What you will do:
Pictures don't belong in the copy; print all the records exactly.
+-------+
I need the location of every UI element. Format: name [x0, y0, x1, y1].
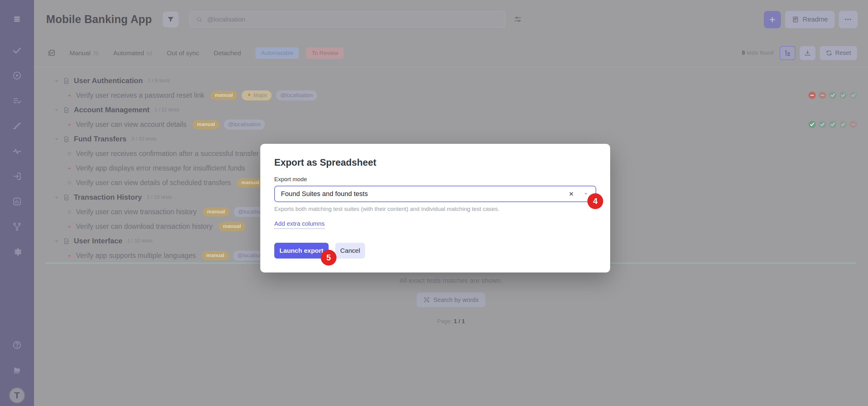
badge-manual: manual	[211, 91, 237, 100]
test-name: Verify app displays error message for in…	[76, 164, 245, 172]
suite-document-icon	[63, 136, 70, 143]
sidebar-git-branch-button[interactable]	[9, 219, 25, 234]
empty-message: All exact tests matches are shown.	[34, 277, 868, 284]
more-button[interactable]: •••	[839, 11, 858, 28]
readme-label: Readme	[803, 15, 828, 23]
suite-name: Account Management	[74, 106, 149, 114]
filter-item-out-of-sync[interactable]: Out of sync	[167, 49, 199, 57]
reset-button[interactable]: Reset	[820, 46, 857, 60]
filter-item-label: Detached	[214, 49, 241, 57]
test-name: Verify user receives a password reset li…	[76, 91, 205, 100]
header-actions: + Readme •••	[764, 11, 858, 28]
search-by-words-button[interactable]: Search by words	[417, 293, 485, 307]
readme-button[interactable]: Readme	[785, 11, 835, 28]
search-by-words-label: Search by words	[433, 297, 478, 303]
search-box	[189, 11, 505, 28]
sidebar-bar-chart-button[interactable]	[9, 194, 25, 209]
status-circle-icon	[67, 180, 72, 185]
suite-name: User Authentication	[74, 76, 143, 85]
chevron-down-icon	[54, 238, 59, 244]
empty-state: All exact tests matches are shown. Searc…	[34, 277, 868, 325]
sidebar-check-button[interactable]	[9, 43, 25, 58]
badge-major: Major	[242, 91, 272, 100]
download-button[interactable]	[800, 46, 815, 60]
status-circle-icon	[67, 151, 72, 156]
reset-label: Reset	[835, 49, 851, 57]
test-row[interactable]: Verify user can view account detailsmanu…	[34, 117, 868, 132]
cancel-button[interactable]: Cancel	[335, 243, 365, 259]
search-input[interactable]	[207, 16, 480, 23]
export-mode-select[interactable]: Found Suites and found tests	[274, 186, 596, 202]
filter-items: Manual70Automated62Out of syncDetached	[69, 49, 255, 57]
profile-avatar[interactable]: T	[9, 387, 25, 404]
sidebar-menu-button[interactable]	[9, 11, 25, 27]
badge-label: manual	[207, 209, 225, 215]
export-mode-help: Exports both matching test suites (with …	[274, 206, 596, 212]
badge-label: manual	[215, 92, 233, 98]
badge-label: @localisation	[228, 122, 260, 128]
priority-caret-up-icon	[67, 93, 72, 98]
chevron-down-icon	[54, 137, 59, 142]
sidebar-list-check-button[interactable]	[9, 93, 25, 108]
clear-selection-icon[interactable]	[568, 191, 574, 197]
test-name: Verify user can view details of schedule…	[76, 179, 231, 187]
suite-count: 2 / 10 tests	[147, 194, 172, 200]
page-title: Mobile Banking App	[46, 13, 152, 26]
sidebar-play-circle-button[interactable]	[9, 68, 25, 83]
sidebar-pulse-button[interactable]	[9, 143, 25, 159]
filter-item-label: Automated	[113, 49, 144, 57]
filter-item-manual[interactable]: Manual70	[69, 49, 99, 57]
sidebar-nav	[9, 43, 25, 269]
suite-name: Transaction History	[74, 193, 142, 201]
tree-view-toggle[interactable]	[780, 46, 796, 60]
badge-manual: manual	[237, 178, 264, 188]
filter-item-count: 70	[93, 51, 99, 57]
results-count: 8tests found	[742, 50, 774, 56]
sidebar-folders-button[interactable]	[9, 362, 25, 377]
help-circle-icon	[12, 340, 22, 350]
bar-chart-icon	[12, 197, 22, 206]
suite-document-icon	[63, 77, 70, 84]
run-dot-minus	[850, 121, 857, 128]
status-circle-icon	[67, 209, 72, 214]
scan-search-icon	[423, 297, 430, 303]
suite-count: 1 / 10 tests	[127, 238, 152, 244]
filter-pills: AutomatableTo Review	[255, 47, 351, 59]
badge-localisation: @localisation	[276, 91, 317, 100]
filter-pill-to-review[interactable]: To Review	[306, 47, 344, 59]
export-mode-value: Found Suites and found tests	[281, 190, 368, 198]
suite-name: User Interface	[74, 237, 122, 245]
suite-document-icon	[63, 238, 70, 244]
filter-item-detached[interactable]: Detached	[214, 49, 241, 57]
priority-caret-up-icon	[67, 253, 72, 258]
suite-row[interactable]: Account Management1 / 11 tests	[34, 103, 868, 117]
add-extra-columns-link[interactable]: Add extra columns	[274, 220, 325, 229]
list-check-icon	[12, 96, 22, 106]
select-caret-icon[interactable]	[583, 191, 589, 197]
run-dot-check	[839, 121, 847, 128]
checklist-icon[interactable]	[48, 49, 56, 57]
launch-export-button[interactable]: Launch export	[274, 243, 329, 259]
badge-label: manual	[223, 223, 241, 229]
filter-pill-automatable[interactable]: Automatable	[255, 47, 299, 59]
suite-row[interactable]: User Authentication1 / 9 tests	[34, 73, 868, 88]
badge-manual: manual	[203, 207, 229, 217]
sidebar-stairs-button[interactable]	[9, 119, 25, 134]
test-badges: manual	[237, 178, 264, 188]
sliders-icon[interactable]	[513, 15, 522, 24]
git-branch-icon	[12, 222, 22, 232]
test-badges: manual	[219, 222, 245, 231]
test-row[interactable]: Verify user receives a password reset li…	[34, 88, 868, 103]
search-icon	[195, 16, 203, 23]
sidebar-gear-button[interactable]	[9, 244, 25, 260]
sidebar-help-circle-button[interactable]	[9, 337, 25, 352]
filter-button[interactable]	[163, 11, 179, 27]
download-icon	[804, 49, 811, 57]
refresh-icon	[826, 50, 832, 56]
sidebar: T	[0, 0, 34, 406]
add-button[interactable]: +	[764, 11, 781, 28]
hamburger-menu-icon	[12, 14, 22, 24]
filter-item-automated[interactable]: Automated62	[113, 49, 152, 57]
sidebar-export-button[interactable]	[9, 169, 25, 184]
stairs-icon	[12, 121, 22, 131]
+-------+
Answer to the exercise:
I need the location of every UI element. Format: name [x0, y0, x1, y1].
badge-manual: manual	[211, 91, 237, 100]
test-name: Verify app displays error message for in…	[76, 164, 245, 172]
suite-document-icon	[63, 136, 70, 143]
sidebar-git-branch-button[interactable]	[9, 219, 25, 234]
empty-message: All exact tests matches are shown.	[34, 277, 868, 284]
more-button[interactable]: •••	[839, 11, 858, 28]
readme-label: Readme	[803, 15, 828, 23]
suite-name: Account Management	[74, 106, 149, 114]
filter-item-out-of-sync[interactable]: Out of sync	[167, 49, 199, 57]
reset-button[interactable]: Reset	[820, 46, 857, 60]
filter-item-label: Detached	[214, 49, 241, 57]
test-name: Verify user receives a password reset li…	[76, 91, 205, 100]
header-actions: + Readme •••	[764, 11, 858, 28]
search-by-words-button[interactable]: Search by words	[417, 293, 485, 307]
readme-button[interactable]: Readme	[785, 11, 835, 28]
search-by-words-label: Search by words	[433, 297, 478, 303]
search-box	[189, 11, 505, 28]
sidebar-bar-chart-button[interactable]	[9, 194, 25, 209]
status-circle-icon	[67, 180, 72, 185]
suite-name: User Authentication	[74, 76, 143, 85]
chevron-down-icon	[54, 238, 59, 244]
empty-state: All exact tests matches are shown. Searc…	[34, 277, 868, 325]
sidebar-check-button[interactable]	[9, 43, 25, 58]
badge-major: Major	[242, 91, 272, 100]
download-button[interactable]	[800, 46, 815, 60]
status-circle-icon	[67, 151, 72, 156]
reset-label: Reset	[835, 49, 851, 57]
test-row[interactable]: Verify user can view account detailsmanu…	[34, 117, 868, 132]
cancel-button[interactable]: Cancel	[335, 243, 365, 259]
search-input[interactable]	[207, 16, 480, 23]
export-mode-select[interactable]: Found Suites and found tests	[274, 186, 596, 202]
filter-items: Manual70Automated62Out of syncDetached	[69, 49, 255, 57]
profile-avatar[interactable]: T	[9, 387, 25, 404]
sidebar-menu-button[interactable]	[9, 11, 25, 27]
badge-label: manual	[207, 209, 225, 215]
export-mode-help: Exports both matching test suites (with …	[274, 206, 596, 212]
badge-label: manual	[215, 92, 233, 98]
badge-label: @localisation	[228, 122, 260, 128]
priority-caret-up-icon	[67, 93, 72, 98]
chevron-down-icon	[54, 137, 59, 142]
sidebar-list-check-button[interactable]	[9, 93, 25, 108]
clear-selection-icon[interactable]	[568, 191, 574, 197]
test-name: Verify user can view details of schedule…	[76, 179, 231, 187]
suite-count: 2 / 10 tests	[147, 194, 172, 200]
page-title: Mobile Banking App	[46, 13, 152, 26]
sidebar-play-circle-button[interactable]	[9, 68, 25, 83]
sidebar-pulse-button[interactable]	[9, 143, 25, 159]
filter-item-label: Automated	[113, 49, 144, 57]
filter-item-manual[interactable]: Manual70	[69, 49, 99, 57]
sidebar-nav	[9, 43, 25, 269]
suite-name: Transaction History	[74, 193, 142, 201]
tree-view-toggle[interactable]	[780, 46, 796, 60]
badge-manual: manual	[237, 178, 264, 188]
filter-item-count: 70	[93, 51, 99, 57]
results-count: 8tests found	[742, 50, 774, 56]
sidebar-folders-button[interactable]	[9, 362, 25, 377]
help-circle-icon	[12, 340, 22, 350]
bar-chart-icon	[12, 197, 22, 206]
suite-document-icon	[63, 77, 70, 84]
run-dot-minus	[850, 121, 857, 128]
status-circle-icon	[67, 209, 72, 214]
scan-search-icon	[423, 297, 430, 303]
suite-count: 1 / 10 tests	[127, 238, 152, 244]
filter-pills: AutomatableTo Review	[255, 47, 351, 59]
badge-localisation: @localisation	[276, 91, 317, 100]
filter-pill-to-review[interactable]: To Review	[306, 47, 344, 59]
export-mode-value: Found Suites and found tests	[281, 190, 368, 198]
suite-name: User Interface	[74, 237, 122, 245]
suite-document-icon	[63, 238, 70, 244]
filter-item-detached[interactable]: Detached	[214, 49, 241, 57]
priority-caret-up-icon	[67, 253, 72, 258]
suite-row[interactable]: Account Management1 / 11 tests	[34, 103, 868, 117]
add-extra-columns-link[interactable]: Add extra columns	[274, 220, 325, 229]
list-check-icon	[12, 96, 22, 106]
select-caret-icon[interactable]	[583, 191, 589, 197]
run-dot-check	[839, 121, 847, 128]
checklist-icon[interactable]	[48, 49, 56, 57]
launch-export-button[interactable]: Launch export	[274, 243, 329, 259]
badge-label: manual	[223, 223, 241, 229]
filter-pill-automatable[interactable]: Automatable	[255, 47, 299, 59]
suite-row[interactable]: User Authentication1 / 9 tests	[34, 73, 868, 88]
badge-manual: manual	[203, 207, 229, 217]
sidebar-stairs-button[interactable]	[9, 119, 25, 134]
test-badges: manual	[237, 178, 264, 188]
sliders-icon[interactable]	[513, 15, 522, 24]
git-branch-icon	[12, 222, 22, 232]
test-badges: manual	[219, 222, 245, 231]
test-row[interactable]: Verify user receives a password reset li…	[34, 88, 868, 103]
search-icon	[195, 16, 203, 23]
sidebar-gear-button[interactable]	[9, 244, 25, 260]
sidebar-help-circle-button[interactable]	[9, 337, 25, 352]
filter-button[interactable]	[163, 11, 179, 27]
download-icon	[804, 49, 811, 57]
refresh-icon	[826, 50, 832, 56]
sidebar: T	[0, 0, 34, 406]
add-button[interactable]: +	[764, 11, 781, 28]
hamburger-menu-icon	[12, 14, 22, 24]
filter-item-automated[interactable]: Automated62	[113, 49, 152, 57]
sidebar-export-button[interactable]	[9, 169, 25, 184]
stairs-icon	[12, 121, 22, 131]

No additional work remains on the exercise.